How do people shower at Burning Man?

TikTokers have been taking people behind the scenes of Burning Man for several years now. But one woman is currently going viral for showing just how festival-goers manage to shower during the eight-day event — if you can even call it a real shower.

According to Angie Peacock (@angiepeacockmsw), this was her first time attending the annual festival, in which thousands of people gather in Nevada’s Black Rock Desert to celebrate music, art and culture. While Peacock knew the event would be unavoidably dirty, she thought she’d be able to rinse off at the end of each day.

“This is really funny, but I thought showers were included; at least that’s what they told me,” Peacock says to the camera at the start of her video. “So here I’m thinking, like, Planet Fitness-looking showers.”

Instead of having access to indoor shower stalls with working faucets, three walls and decent water pressure, attendees must rinse off in crudely constructed outdoor showers with a tarp, some metal poles and a bucket and hose.

As Peacock demonstrates, anyone who wants to wash must first fill a bucket of water at a nearby filling station. Then, after hanging the bucket inside the shower and placing the end of a hose inside, they have to wave their fob in front of a sensor to make the water turn on.

Peacock says, “You basically have eight seconds to rinse off,” since the water is being pumped in short spurts from inside the bucket.

“Im just going to be dirty,” Peacock wrote in her TikTok caption. “Ive embraced the dust.”

The video has received more than 3.2 million views since first being shared, and, based on the comments, it isn’t selling other TikTok users on the festival.

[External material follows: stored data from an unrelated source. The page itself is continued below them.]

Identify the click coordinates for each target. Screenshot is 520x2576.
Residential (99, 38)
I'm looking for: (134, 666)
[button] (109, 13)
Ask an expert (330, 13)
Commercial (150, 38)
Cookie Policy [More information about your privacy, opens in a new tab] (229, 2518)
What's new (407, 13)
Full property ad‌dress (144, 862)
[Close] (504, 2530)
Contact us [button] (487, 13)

“It’s crazy how much I never want to go to burning man,” commented @keri_nyx.

“What’s the opposite of FOMO?” joked @nativetexans.

Some users said it gave them Fyre Fest and Woodstock ’99 vibes, while others simply couldn’t believe how much people would pay to essentially camp in the desert with limited resources.

“Having a fob scanner for a bucket of brown water is wild,” wrote @user5289013802319.

It’s no secret that tickets to the festival are pricey. According to BurningMan.org, tickets cost $575, and vehicle passes are $140, but that doesn’t include food or travel. That said, the nonprofit points out that most festivals are similarly priced, and the event lasts for more than a week.

There’s also a reason why so many people return to Black Rock year after year. The event, according to festival-goers like Peacock, promotes a sense of “community and acceptance,” with attendees participating in activities, collective art projects and the symbolic “Burning Man” fire at the end of the week. And as for all the dust, sand and dirt? Most festival-goers understand that it’s par for the course.

In fact, Peacock herself seemed to move quickly past the inconveniences.

As she explained in a second TikTok, it’s kind of hard to understand the magic of Burning Man unless you’ve experienced it yourself.

“I just have to say, I’m just like, I kind of want to cry,” the TikToker admitted. “It’s just so beautiful.”

“It’s like, everyone’s themselves, unapologetically, and it’s weird, and it’s twisted, and it makes you question your own sense of reality. And it feels like love and community and acceptance and fun and just humanness, I guess. I love it!”